Auswahlkriterien bevorzugen Energiekonzerne

Dabei beruft sich das Bundeskartellamt auf seinen eigenen Leitfaden zur Vergabe von Strom- und Gasnetzkonzessionen. «Dieser Leitfaden», so Dr. Michael Sladek, Vorstand der Netzkauf EWS eG, «ist am Gesetzgeber vorbei entstanden und gibt Auswahlkriterien vor, die den Altkonzessionär – und damit meistens die großen vier Energiekonzerne – klar bevorzugen. So dürfen Kriterien wie Bürgerbeteiligung, Bürgernähe, ökologische Energieversorgung, Schaffung von Arbeitsplätzen oder regionale Wertschöpfung bei der Konzessionsvergabe nicht berücksichtigt werden, obgleich gerade diese für die Gemeinde von zentraler Bedeutung sind. In der Vergabepraxis ist durch dieses ‹kartellrechtliche Regime› jede echte Rekommunalisierung verhindert worden, weil die Altkonzessionäre, sprich Konzerne, weiter beteiligt sind und faktisch das Sagen haben!
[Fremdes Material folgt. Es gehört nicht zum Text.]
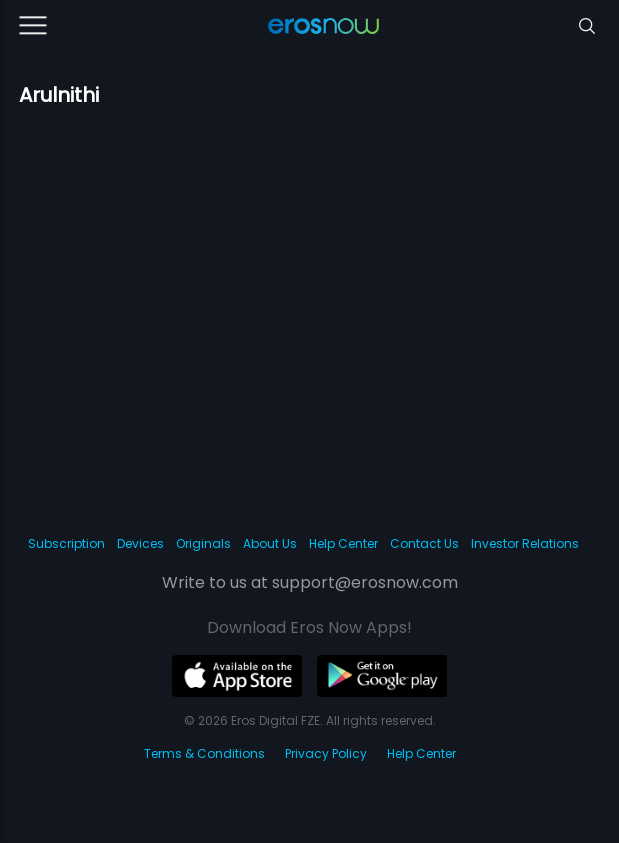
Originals (203, 543)
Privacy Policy (326, 753)
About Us (270, 543)
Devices (140, 543)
Das zeigen alle Konzessionsvergaben der letzten zwei Jahre in Deutschland.»

Die Kommunalverfassungsbeschwerde der Stadt Titisee-Neustadt soll nun prüfen, ob behördliche Verfügungen, die am Gesetzgeber vorbei entstanden sind, grundgesetzlich verbriefte Rechte der Gemeinden faktisch außer Kraft setzen können.